I’ve shared this advice from Susan Taylor Brown once before:
Your writing can come across as unrealistic because you are afraid to write with the authenticity that will force you, and the reader, to feel. If you feel numb when you write, how do you think your readers are going to feel when they read? . . . Lose control. Take the energy you would spend trying to control your work and put it into your work.
Here’s what Ally Condie had to say about Laurie Halse Anderson’s Speak and the controversy surrounding its censorship:
My father was a judge for many years . . . and he told us things he thought we should know. About what happens to girls everywhere, and why you have to be careful, and why a dark and dangerous boy is, contrary to popular belief, also dark and dangerous to you.
My dad wasn’t trying to scare us or cripple us.
He was just trying to tell us about the world we live in and what happens to the people who live in it. Because even if the pain isn’t yours, it could be. And as a human being, that should matter.
Speak tells you things about someone else’s pain. It tells you things about your own pain. And the catharsis and the beauty in the telling–that is something no one should be denied.
From the lovely Mary Kole:
Here’s my advice to those writing what’s just good enough:
Write what you can’t. Write what you’ve been afraid to write this entire time.
I’m done with writing safe, bloodless manuscripts that get me nowhere. Just like any writer, I’ve faced a lot of rejection. But I’m grateful for it, so thank you to all the editors who haven’t published me yet. Thanks for not letting me get away with it. I’ll be here until next time, getting over my self-inflicted BS and finally writing the manuscript that’ll make me vulnerable, that’ll seem impossible, that’ll take me over my last threshold.
And here is Sara Zarr, paraphrased from the UVU conference a few years ago:
If you sweep people’s pain under the rug, it’s condescending and dehumanizing. If you do that to your characters, you are, in a sense, doing that to your readers, too. Honor your readers by letting them feel pain instead of shielding them.
I’m all about letting my readers feel pain. But what about inflicting it on myself? Is this all really necessary?
My WIP scares the crap out of me right now. My first manuscript was excruciating in a lot of ways, but never scary to put down on paper.
For any of my LDS readers who might have happened to see Richard Dutcher’s States of Grace, I felt physically beat up after watching that film. Did you? And yet I loved it. I remember my mom saying, “I think Richard Dutcher wants Mormons to think about things they don’t want to think about.” Reviewers agreed that he asked difficult questions, leaving many of them unanswered.

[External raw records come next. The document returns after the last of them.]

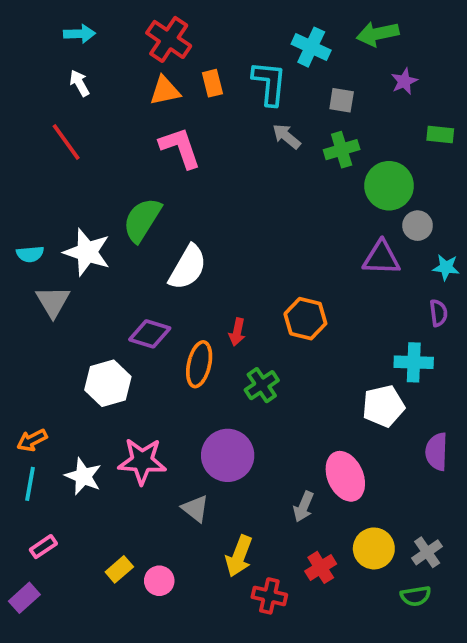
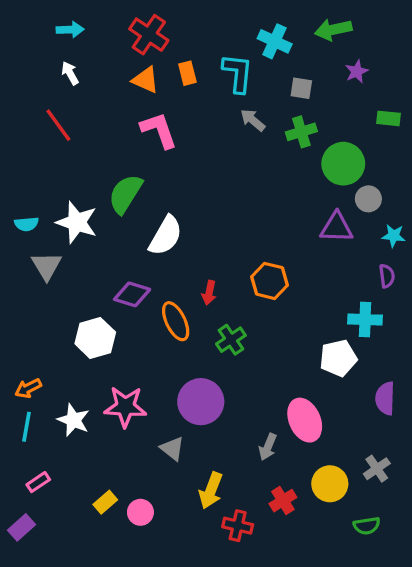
orange triangle: (165, 91) -> (145, 80), turned 36
orange ellipse: (199, 364) -> (176, 321), turned -39
gray cross: (427, 552) -> (377, 469), moved

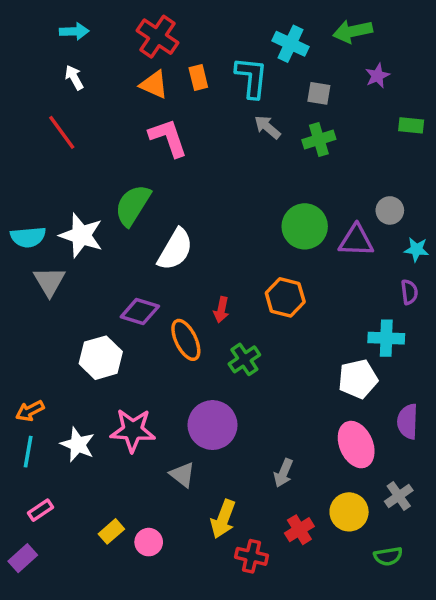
green circle: (343, 164) -> (305, 226), moved
cyan semicircle: (26, 224) -> (28, 237), size x1.4
pink ellipse: (305, 420) -> (356, 445), moved

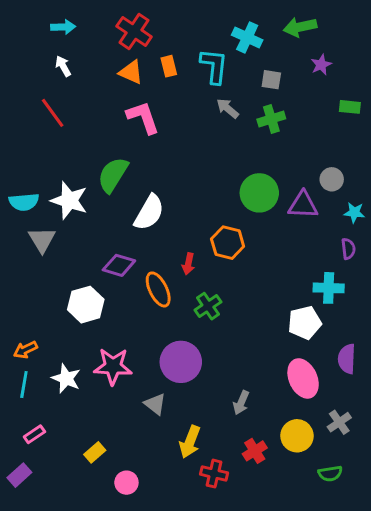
orange hexagon: (285, 297) -> (228, 243), moved
pink circle: (149, 542) -> (126, 483), moved

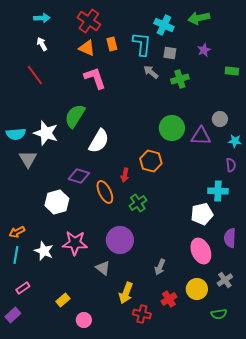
purple star: (321, 65) -> (204, 50), moved
gray square: (271, 80) -> (170, 53), moved

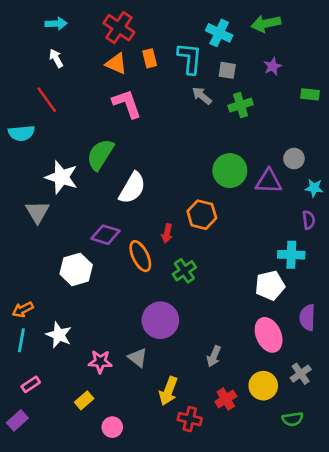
cyan semicircle: (16, 134) -> (21, 133), moved
pink star: (75, 243) -> (100, 362), moved, size x0.7

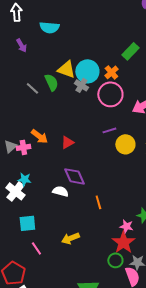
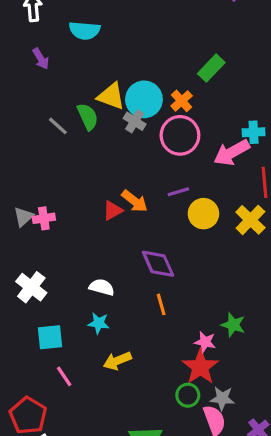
orange arrow: (39, 136) -> (135, 201), moved
purple diamond: (74, 176) -> (158, 264), moved
cyan star: (24, 179) -> (99, 323), moved

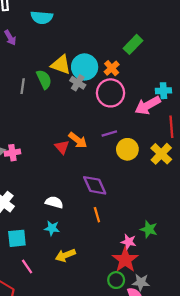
gray line: (58, 126) -> (23, 86), turned 56
red triangle: (113, 211) -> (62, 147), turned -42

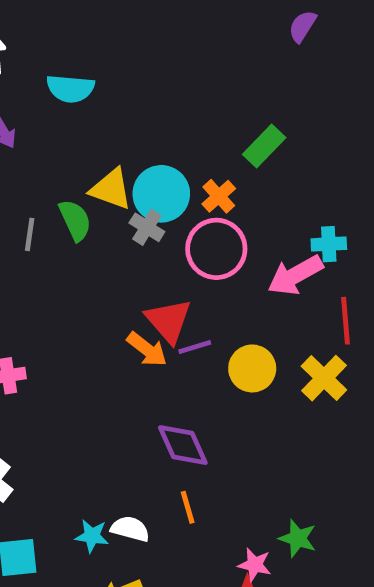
purple line: (109, 134) -> (195, 347), moved
red triangle: (62, 147) -> (168, 321), moved, size x1.5
white semicircle: (54, 202) -> (130, 529), moved

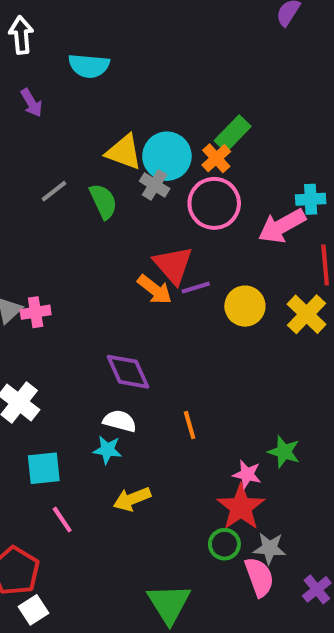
green rectangle: (264, 146) -> (233, 134), moved
green semicircle: (75, 220) -> (103, 201), moved
gray line: (30, 234) -> (54, 191), turned 44
purple diamond: (183, 445) -> (128, 372), moved
white semicircle: (130, 529) -> (120, 421), moved

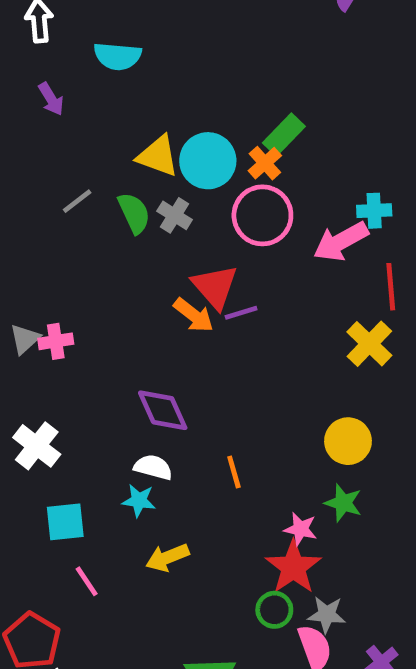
gray cross: (155, 185) -> (175, 215), moved
yellow circle: (245, 306) -> (348, 441), moved

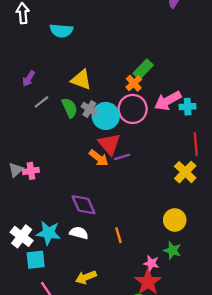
purple arrow: (51, 99) -> (29, 79), moved, turned 63
cyan circle: (208, 161) -> (106, 116), moved
pink arrow: (341, 242) -> (168, 101), moved
white cross: (37, 446) -> (22, 236), moved
cyan star: (139, 501) -> (48, 233), moved, size x1.5

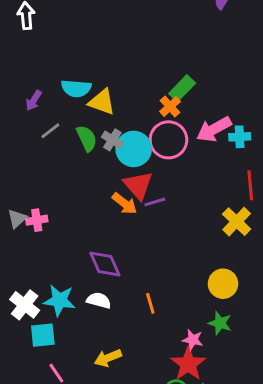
cyan semicircle: (61, 31) -> (76, 88), moved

I would never set out to “make” anyone think about things they don’t want to think about because I don’t want to write messagey books or run the risk of coming across as disdainful toward my audience, criticisms that have been leveled at Dutcher by some viewers. And yet I keep thinking of the day I saw that film—sitting in the Wynnsong Theater, watching characters come to the precipice of destroying their lives and hanging on by their fingernails at the film’s end. Lately I feel that way every time I sit down to write.

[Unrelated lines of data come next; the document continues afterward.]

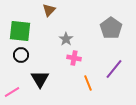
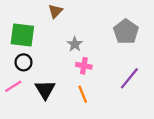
orange line: (88, 83) -> (83, 94), moved
pink line: (12, 92) -> (13, 86), moved

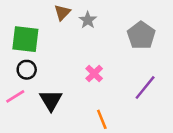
gray star: (75, 44) -> (88, 20), moved
pink cross: (84, 66) -> (94, 74), turned 35
orange line: (83, 94) -> (102, 119), moved

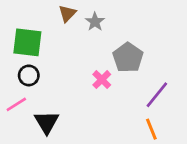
gray pentagon: (141, 35) -> (128, 58), moved
black triangle: (51, 100) -> (47, 122), moved
orange line: (102, 119) -> (151, 129), moved

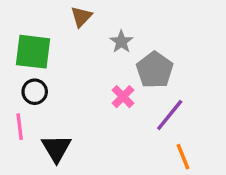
gray star: (95, 22) -> (121, 42), moved
purple line: (157, 95) -> (170, 115), moved
pink line: (16, 104) -> (20, 127), turned -65

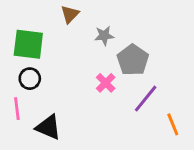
gray star: (121, 42) -> (104, 36), turned 30
black triangle: (56, 148) -> (48, 127), turned -36
orange line: (183, 157) -> (173, 124), moved

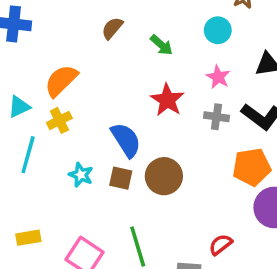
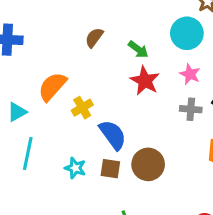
cyan circle: (218, 30) -> (187, 33), size x1.4
red star: (167, 100) -> (145, 81), moved
yellow cross: (59, 120) -> (82, 108), moved

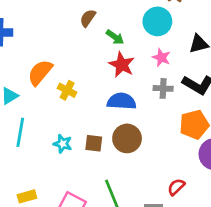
brown semicircle: (94, 38) -> (88, 18), moved
yellow cross: (82, 108) -> (67, 90), turned -30
blue semicircle: (113, 135) -> (122, 101), moved, turned -48

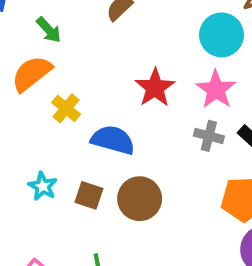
green arrow: (115, 37) -> (49, 30), moved
pink star: (161, 57) -> (216, 90), size x1.4
blue semicircle: (122, 101) -> (113, 140), moved

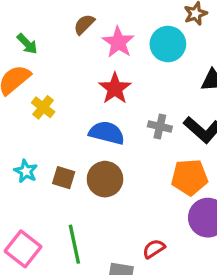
pink star: (216, 90) -> (118, 42), moved
blue semicircle: (113, 140) -> (107, 133), moved

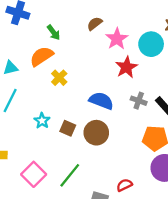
red star: (115, 88) -> (126, 67), moved
green line: (74, 244) -> (70, 175), turned 44

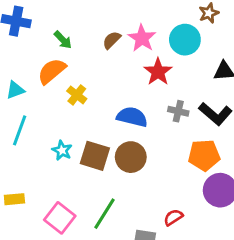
brown semicircle: (95, 24) -> (112, 40), moved
brown square: (68, 128) -> (95, 156), size x1.5

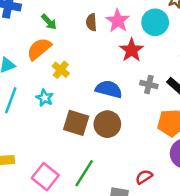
brown semicircle: (112, 40) -> (91, 22), turned -49
cyan star: (62, 150) -> (45, 98), moved

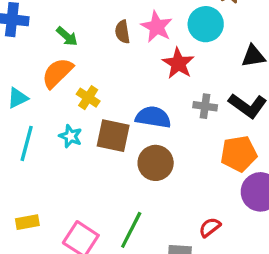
brown square: (76, 123) -> (113, 136), moved

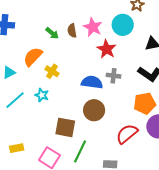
green arrow: (67, 36) -> (52, 33), moved
gray cross: (205, 106) -> (113, 76), moved
brown square: (113, 136) -> (65, 127), moved
cyan line: (27, 143) -> (15, 100), turned 35
red semicircle: (210, 227) -> (127, 134), moved, size x1.6

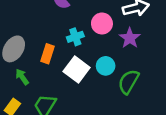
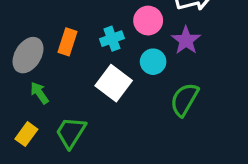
orange rectangle: (47, 54) -> (67, 42), moved
cyan circle: (106, 66) -> (153, 62), moved

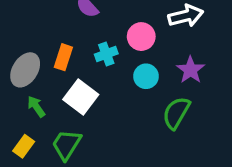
purple star: (186, 40) -> (191, 70), moved
white square: (114, 83) -> (81, 97), moved

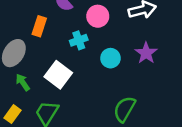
pink circle: (141, 37) -> (98, 16), moved
orange rectangle: (63, 57) -> (39, 26), moved
green semicircle: (176, 113) -> (124, 109), moved

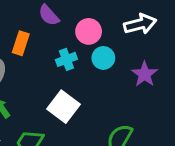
cyan circle: (110, 58) -> (103, 58), moved
white square: (58, 75) -> (64, 107), moved

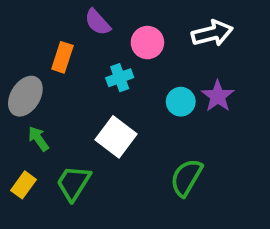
cyan circle: (103, 58) -> (181, 102), moved

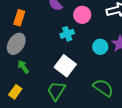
orange rectangle: (62, 57) -> (19, 18), moved
green semicircle: (186, 178) -> (103, 88), turned 95
green trapezoid: (73, 183) -> (56, 91), moved

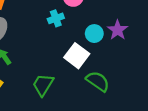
white square: (65, 66) -> (77, 56), moved

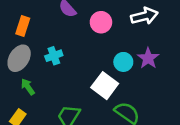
cyan cross: (56, 18) -> (54, 56), moved

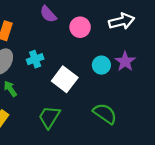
white square: (105, 86) -> (65, 79), moved

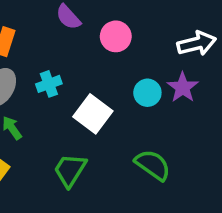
white arrow: (122, 21) -> (197, 43), moved

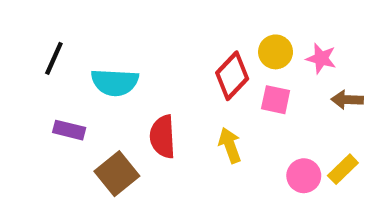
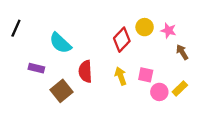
black line: (54, 58) -> (16, 28), moved
cyan semicircle: (115, 82) -> (60, 43), turned 40
pink square: (276, 100) -> (146, 75), moved
brown arrow: (347, 100) -> (182, 52), turned 56

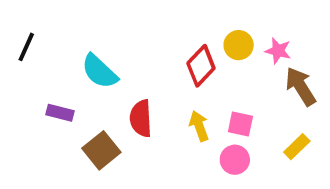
brown arrow: (182, 52) -> (301, 86), size x1.5
pink circle: (159, 92) -> (235, 160), moved

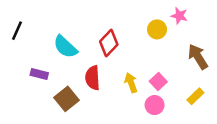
pink star: (278, 51) -> (179, 16), moved
red diamond: (201, 66) -> (109, 43), moved
pink square: (240, 124) -> (158, 81), turned 35

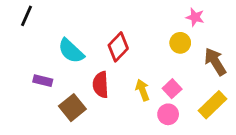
yellow circle: (157, 29) -> (180, 43), moved
black line: (17, 31) -> (27, 16), moved
yellow rectangle: (195, 96) -> (213, 105), size x1.5

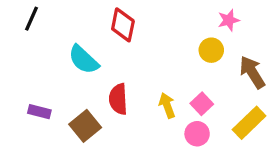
pink star: (195, 17) -> (229, 20), turned -30
red diamond: (118, 47) -> (123, 25), moved, turned -32
purple rectangle: (43, 81) -> (39, 112), moved

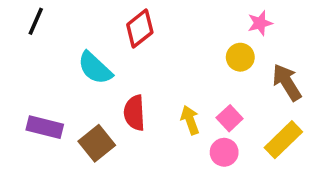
red diamond: (123, 25) -> (140, 28), turned 40
purple rectangle: (39, 112) -> (45, 127), size x1.4

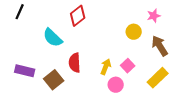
pink star: (260, 23) -> (154, 16), moved
yellow arrow: (190, 120) -> (106, 67), turned 42
pink circle: (224, 152) -> (116, 85), moved

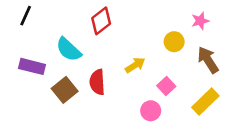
yellow arrow: (106, 67) -> (135, 65), moved, turned 35
purple rectangle: (25, 71) -> (32, 66), moved
brown square: (54, 80) -> (65, 90), moved

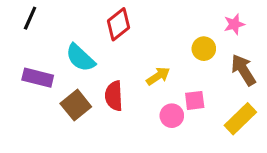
pink square: (166, 86) -> (195, 100), turned 36
pink circle: (151, 111) -> (172, 116), moved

For some reason I’m making myself think about things I don’t want to think about. And then I’m recording those thoughts for others to potentially see, no self-censorship allowed.
I guess it’s because the fun, modern fairytale I was working on before didn’t have much of a pulse. I’ll come back to it someday; I’ll need a break after this beast. But in the meantime, this monster of a book is demanding to be released from its cage.
Ha. If some of you ever read it, you’ll wonder what all the fuss was about. What is hard to write or read is different for everyone, and I’m a huge wimp.
Two questions for you:
1. What’s the hardest book you’ve ever read or the most difficult movie you’ve ever seen that was nevertheless beautiful? What made it rise above the others for you?
2. How do you escape the safe rut of self-censorship in your writing?